Author: Murokh, A.Y.
Paper Title Page
TUPF11 Design and Initial Demonstration Results of Laser Wire Scanner for Energy Recovery Linacs 525
  • B.T. Jacobson, T.J. Campese, A.Y. Murokh
    RadiaBeam, Santa Monica, USA
  • A.C. Bartnik, B.M. Dunham
    Cornell University (CLASSE), Cornell Laboratory for Accelerator-Based Sciences and Education, Ithaca, New York, USA
  Energy Recovery LINACs (ERL's) can produce electron beams of smaller emittance than in synchrotron rings, with high average current, and without inefficiencies involved in dumping a high-powered accelerated beam. The ERL group at the Cornell Lab for Accelerator-based ScienceS and Education (CLASSE) is currently testing an injector for an ERL based X-ray light source: a superconducting RF (SRF) accelerator coupled to a DC electron gun and high rep rate (1.3 GHz) photocathode drive laser, capable of producing a CW beam of 80 pC bunches (100 mA ave current). Traditional transverse diagnostics are incapable of operation with such high average currents, motivating the the use of a Laser Wire Scanner (LWS). RadiaBeam Technologies, in collaboration with the Cornell ERL group, is developing a LWS system capable of measuring e-beam profiles in both transverse dimensions as well as obtaining the longitudinal beam profile. Due to the low energy of the injector output (5-15 MeV) and beam halo scraping, detection of laser-scattered photons is significantly more challenging than in previous LWS system. This contribution presents a LWS prototype design and initial demonstration results.  

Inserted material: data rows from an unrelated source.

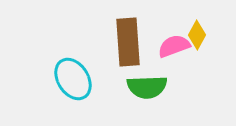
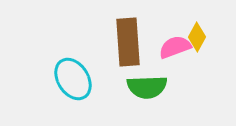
yellow diamond: moved 2 px down
pink semicircle: moved 1 px right, 1 px down
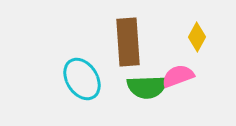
pink semicircle: moved 3 px right, 29 px down
cyan ellipse: moved 9 px right
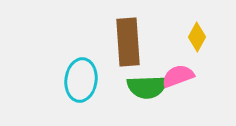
cyan ellipse: moved 1 px left, 1 px down; rotated 39 degrees clockwise
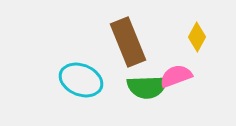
brown rectangle: rotated 18 degrees counterclockwise
pink semicircle: moved 2 px left
cyan ellipse: rotated 75 degrees counterclockwise
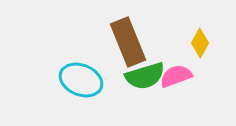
yellow diamond: moved 3 px right, 6 px down
green semicircle: moved 2 px left, 11 px up; rotated 15 degrees counterclockwise
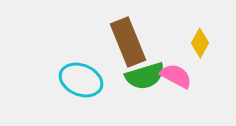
pink semicircle: rotated 48 degrees clockwise
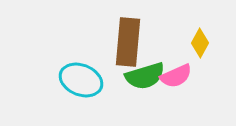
brown rectangle: rotated 27 degrees clockwise
pink semicircle: rotated 128 degrees clockwise
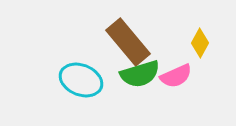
brown rectangle: rotated 45 degrees counterclockwise
green semicircle: moved 5 px left, 2 px up
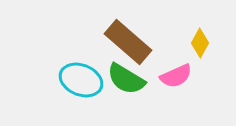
brown rectangle: rotated 9 degrees counterclockwise
green semicircle: moved 14 px left, 5 px down; rotated 48 degrees clockwise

TUPF12 Development of High Resolution Beam Profile Imaging Diagnostics 526
  • A.Y. Murokh, G. Andonian, A.A. Bechtel, B.T. Jacobson, M. Ruelas, S. Wu
    RadiaBeam, Santa Monica, USA
  • M.G. Fedurin
    BNL, Upton, Long Island, New York, USA
  • J.B. Rosenzweig
    UCLA, Los Angeles, California, USA
  Accurate characterization of an electron beam profile is often a critical instrumentation task at modern light sources and advanced acceleration facilities. Yet ultra-small emittances presently achievable in photo-injectors are often testing the limits of the traditional diagnostic systems such as scintillating screens or optical transition radiation (OTR) monitors. To mitigate some of the limitations on resolution and accuracy of beam profile measurements, a number of novel experimental approaches are presently under development at RadiaBeam, including optical fiber based Cerenkov radiation monitors, all-reflective optics OTR monitors, and DUV/EUV transition radiation monitors with sub-micron resolution. We report development status and initial experimental results.